7. Predicting code explanation

The following code:

  1. predict_pic = os.path.join(FLAGS.buckets, "bird_bullocks_oriole.jpg")
  2. img_obj = file_io.read_file_to_string(predict_pic)
  3. file_io.write_string_to_file("bird_bullocks_oriole.jpg", img_obj)
  4. img = scipy.ndimage.imread("bird_bullocks_oriole.jpg", mode="RGB")
  5. # Scale it to 32x32
  6. img = scipy.misc.imresize(img, (32, 32), interp="bicubic").astype(np.float32, casting='unsafe')
  7. # Predict
  8. prediction = model.predict([img])
  9. print (prediction[0])
  10. print (prediction[0])
  11. #print (prediction[0].index(max(prediction[0])))
  12. num=['airplane','automobile','bird','cat','deer','dog','frog','horse','ship','truck']
  13. print ("This is a %s"%(num[prediction[0].index(max(prediction[0]))]))
  • Reads the image “bird_bullocks_oriole.jpg”, and scales the image to 32*32 pixels.
  • Passes the image to the function model.predict to evaluate similarity scores.
  • Returns the result based on the similarity scores.

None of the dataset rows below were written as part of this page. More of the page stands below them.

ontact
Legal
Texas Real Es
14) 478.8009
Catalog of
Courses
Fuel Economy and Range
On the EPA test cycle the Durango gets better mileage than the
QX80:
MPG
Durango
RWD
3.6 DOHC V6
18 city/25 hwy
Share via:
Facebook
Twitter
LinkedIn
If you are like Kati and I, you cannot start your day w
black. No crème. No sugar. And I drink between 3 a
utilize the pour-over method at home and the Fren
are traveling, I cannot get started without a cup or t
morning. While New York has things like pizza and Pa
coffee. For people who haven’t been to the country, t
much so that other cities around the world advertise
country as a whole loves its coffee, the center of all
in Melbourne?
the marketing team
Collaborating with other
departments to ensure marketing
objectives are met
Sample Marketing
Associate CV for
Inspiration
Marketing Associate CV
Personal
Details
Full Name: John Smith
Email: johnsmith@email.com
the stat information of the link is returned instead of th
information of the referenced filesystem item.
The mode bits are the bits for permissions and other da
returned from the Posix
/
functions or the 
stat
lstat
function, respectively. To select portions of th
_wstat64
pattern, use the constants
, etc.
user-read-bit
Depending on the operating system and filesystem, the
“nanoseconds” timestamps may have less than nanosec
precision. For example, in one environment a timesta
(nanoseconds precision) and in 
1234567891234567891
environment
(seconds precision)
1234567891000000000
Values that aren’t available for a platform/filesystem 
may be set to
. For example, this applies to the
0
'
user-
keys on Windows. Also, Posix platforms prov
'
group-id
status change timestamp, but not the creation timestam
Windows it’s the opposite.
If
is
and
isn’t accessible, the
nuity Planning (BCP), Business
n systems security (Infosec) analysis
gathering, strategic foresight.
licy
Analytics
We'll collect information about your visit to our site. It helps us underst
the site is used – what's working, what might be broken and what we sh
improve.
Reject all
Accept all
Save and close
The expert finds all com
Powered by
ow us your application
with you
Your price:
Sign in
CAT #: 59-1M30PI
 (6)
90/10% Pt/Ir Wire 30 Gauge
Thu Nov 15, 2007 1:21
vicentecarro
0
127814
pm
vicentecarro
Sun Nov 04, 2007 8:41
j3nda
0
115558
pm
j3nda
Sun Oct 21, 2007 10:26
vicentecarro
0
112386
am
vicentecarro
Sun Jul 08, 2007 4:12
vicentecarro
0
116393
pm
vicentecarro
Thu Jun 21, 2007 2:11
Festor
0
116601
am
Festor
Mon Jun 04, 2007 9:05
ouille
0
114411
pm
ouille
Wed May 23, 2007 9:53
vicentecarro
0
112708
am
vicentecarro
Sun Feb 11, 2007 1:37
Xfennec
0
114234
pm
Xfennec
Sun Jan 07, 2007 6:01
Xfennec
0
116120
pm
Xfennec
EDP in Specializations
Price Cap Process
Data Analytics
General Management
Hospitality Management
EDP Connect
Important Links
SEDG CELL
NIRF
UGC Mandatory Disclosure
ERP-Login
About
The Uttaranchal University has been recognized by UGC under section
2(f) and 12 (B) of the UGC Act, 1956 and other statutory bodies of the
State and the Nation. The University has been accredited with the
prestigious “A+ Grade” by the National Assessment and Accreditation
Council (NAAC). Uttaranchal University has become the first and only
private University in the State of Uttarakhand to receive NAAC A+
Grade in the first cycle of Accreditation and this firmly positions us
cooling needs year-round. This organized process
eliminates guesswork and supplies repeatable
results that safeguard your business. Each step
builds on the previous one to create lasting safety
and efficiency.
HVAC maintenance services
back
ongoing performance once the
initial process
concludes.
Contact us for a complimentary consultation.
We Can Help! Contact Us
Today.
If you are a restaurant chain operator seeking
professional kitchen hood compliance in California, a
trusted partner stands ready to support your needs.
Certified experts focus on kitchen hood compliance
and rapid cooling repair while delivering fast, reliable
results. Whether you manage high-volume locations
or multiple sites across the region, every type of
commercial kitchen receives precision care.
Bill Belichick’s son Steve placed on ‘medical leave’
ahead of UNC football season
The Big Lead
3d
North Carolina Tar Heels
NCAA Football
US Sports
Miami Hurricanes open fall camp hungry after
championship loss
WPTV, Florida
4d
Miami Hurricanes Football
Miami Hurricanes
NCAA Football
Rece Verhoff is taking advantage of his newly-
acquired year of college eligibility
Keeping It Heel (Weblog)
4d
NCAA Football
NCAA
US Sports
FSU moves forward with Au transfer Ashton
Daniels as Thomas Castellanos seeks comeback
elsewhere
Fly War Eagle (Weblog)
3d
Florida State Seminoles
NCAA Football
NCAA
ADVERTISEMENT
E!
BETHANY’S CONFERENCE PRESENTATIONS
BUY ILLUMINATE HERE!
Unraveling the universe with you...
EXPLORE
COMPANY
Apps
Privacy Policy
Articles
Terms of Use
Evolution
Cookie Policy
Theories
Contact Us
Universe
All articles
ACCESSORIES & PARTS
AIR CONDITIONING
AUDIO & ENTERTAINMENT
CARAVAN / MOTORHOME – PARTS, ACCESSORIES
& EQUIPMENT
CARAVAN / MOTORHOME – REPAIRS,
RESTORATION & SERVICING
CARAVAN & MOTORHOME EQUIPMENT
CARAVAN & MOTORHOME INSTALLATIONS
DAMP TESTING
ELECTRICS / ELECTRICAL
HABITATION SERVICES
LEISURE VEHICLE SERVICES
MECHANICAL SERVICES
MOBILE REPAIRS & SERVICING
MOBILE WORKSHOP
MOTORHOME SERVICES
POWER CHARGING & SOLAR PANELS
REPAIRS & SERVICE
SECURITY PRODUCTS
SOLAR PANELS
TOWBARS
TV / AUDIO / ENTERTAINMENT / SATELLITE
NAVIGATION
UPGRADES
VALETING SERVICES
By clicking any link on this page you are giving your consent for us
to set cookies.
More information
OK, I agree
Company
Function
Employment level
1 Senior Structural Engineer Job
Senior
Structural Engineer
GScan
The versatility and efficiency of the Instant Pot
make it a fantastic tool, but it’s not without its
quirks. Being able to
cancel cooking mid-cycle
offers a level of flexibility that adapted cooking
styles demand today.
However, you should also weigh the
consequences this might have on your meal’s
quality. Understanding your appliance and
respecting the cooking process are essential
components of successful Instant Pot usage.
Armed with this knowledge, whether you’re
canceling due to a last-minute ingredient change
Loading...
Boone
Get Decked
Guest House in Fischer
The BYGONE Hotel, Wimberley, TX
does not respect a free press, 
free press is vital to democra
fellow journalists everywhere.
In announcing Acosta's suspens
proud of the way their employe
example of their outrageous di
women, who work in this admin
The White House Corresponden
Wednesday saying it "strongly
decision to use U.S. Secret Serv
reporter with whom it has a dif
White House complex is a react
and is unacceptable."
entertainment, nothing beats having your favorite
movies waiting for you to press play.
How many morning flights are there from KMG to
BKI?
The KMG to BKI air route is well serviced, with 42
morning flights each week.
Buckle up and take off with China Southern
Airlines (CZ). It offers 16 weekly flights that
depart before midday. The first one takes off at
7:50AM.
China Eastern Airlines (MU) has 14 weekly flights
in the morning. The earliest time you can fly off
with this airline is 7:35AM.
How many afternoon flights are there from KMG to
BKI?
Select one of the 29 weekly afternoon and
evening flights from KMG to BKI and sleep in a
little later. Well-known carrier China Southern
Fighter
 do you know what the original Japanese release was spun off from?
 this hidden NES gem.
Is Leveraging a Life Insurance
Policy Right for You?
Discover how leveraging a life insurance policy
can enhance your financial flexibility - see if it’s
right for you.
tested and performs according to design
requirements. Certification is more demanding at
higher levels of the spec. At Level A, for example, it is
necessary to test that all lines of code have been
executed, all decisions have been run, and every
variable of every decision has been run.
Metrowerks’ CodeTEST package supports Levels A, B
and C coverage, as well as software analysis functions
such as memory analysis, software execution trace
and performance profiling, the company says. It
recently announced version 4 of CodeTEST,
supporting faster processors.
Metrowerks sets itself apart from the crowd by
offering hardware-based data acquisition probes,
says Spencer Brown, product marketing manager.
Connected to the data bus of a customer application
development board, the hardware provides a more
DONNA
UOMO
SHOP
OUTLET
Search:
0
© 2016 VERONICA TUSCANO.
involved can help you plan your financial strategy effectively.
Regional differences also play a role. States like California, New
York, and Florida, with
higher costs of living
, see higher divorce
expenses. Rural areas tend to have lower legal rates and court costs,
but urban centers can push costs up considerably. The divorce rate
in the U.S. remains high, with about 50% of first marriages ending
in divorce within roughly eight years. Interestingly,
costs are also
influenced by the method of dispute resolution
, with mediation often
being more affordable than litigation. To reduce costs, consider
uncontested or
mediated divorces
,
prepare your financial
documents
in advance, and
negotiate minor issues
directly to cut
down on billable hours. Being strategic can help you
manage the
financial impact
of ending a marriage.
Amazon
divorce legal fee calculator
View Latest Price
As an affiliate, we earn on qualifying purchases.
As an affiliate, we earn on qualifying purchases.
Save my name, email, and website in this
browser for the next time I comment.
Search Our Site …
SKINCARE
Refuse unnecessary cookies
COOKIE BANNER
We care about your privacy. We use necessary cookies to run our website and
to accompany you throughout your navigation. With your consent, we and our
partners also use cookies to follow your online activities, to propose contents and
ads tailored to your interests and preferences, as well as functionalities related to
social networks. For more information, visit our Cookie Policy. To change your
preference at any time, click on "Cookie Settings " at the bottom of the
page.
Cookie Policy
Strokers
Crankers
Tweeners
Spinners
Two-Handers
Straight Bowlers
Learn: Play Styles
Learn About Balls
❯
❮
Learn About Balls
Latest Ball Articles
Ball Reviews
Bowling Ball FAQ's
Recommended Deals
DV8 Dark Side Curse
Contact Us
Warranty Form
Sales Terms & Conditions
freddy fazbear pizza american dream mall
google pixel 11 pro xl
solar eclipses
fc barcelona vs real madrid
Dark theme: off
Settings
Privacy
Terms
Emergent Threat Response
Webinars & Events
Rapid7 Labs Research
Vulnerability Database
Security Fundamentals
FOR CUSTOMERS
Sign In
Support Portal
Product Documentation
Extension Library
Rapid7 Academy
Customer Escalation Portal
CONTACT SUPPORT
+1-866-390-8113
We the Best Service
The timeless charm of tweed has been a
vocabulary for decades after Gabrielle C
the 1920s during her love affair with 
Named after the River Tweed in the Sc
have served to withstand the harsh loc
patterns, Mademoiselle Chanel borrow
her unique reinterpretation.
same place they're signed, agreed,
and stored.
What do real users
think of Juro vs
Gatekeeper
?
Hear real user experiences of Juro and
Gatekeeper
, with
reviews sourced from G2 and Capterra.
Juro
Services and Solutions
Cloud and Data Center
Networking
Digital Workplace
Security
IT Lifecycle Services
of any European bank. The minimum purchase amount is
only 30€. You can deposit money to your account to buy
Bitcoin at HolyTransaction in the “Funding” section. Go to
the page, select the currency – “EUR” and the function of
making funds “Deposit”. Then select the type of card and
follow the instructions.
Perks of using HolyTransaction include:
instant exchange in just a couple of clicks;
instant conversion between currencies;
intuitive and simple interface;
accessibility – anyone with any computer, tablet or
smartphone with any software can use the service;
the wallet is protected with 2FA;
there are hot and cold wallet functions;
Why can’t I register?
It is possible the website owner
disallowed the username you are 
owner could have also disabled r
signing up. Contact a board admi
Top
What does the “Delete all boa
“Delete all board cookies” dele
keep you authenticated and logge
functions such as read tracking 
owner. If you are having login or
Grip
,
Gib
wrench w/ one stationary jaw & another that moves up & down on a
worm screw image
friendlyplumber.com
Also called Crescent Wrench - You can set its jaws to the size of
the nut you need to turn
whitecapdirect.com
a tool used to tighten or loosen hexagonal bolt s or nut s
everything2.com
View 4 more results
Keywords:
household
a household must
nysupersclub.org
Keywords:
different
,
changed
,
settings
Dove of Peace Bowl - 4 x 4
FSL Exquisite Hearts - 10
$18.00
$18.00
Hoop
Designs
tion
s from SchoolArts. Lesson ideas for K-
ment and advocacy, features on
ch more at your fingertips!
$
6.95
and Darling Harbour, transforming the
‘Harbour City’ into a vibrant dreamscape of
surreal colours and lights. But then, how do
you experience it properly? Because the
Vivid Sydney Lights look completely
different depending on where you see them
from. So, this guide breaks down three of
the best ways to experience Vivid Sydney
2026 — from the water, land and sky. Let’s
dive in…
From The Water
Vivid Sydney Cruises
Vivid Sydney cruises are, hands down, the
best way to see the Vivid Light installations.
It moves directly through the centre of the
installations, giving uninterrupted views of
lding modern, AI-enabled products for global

The class that scores the highest similarity is returned.

Note: Because of the randomness of the model training, it is not guaranteed that the model from each training can return accurate results for the predicted image. It is necessary to continuously debug the corresponding parameters to achieve a stable effect. This case is relatively simple and is for reference only.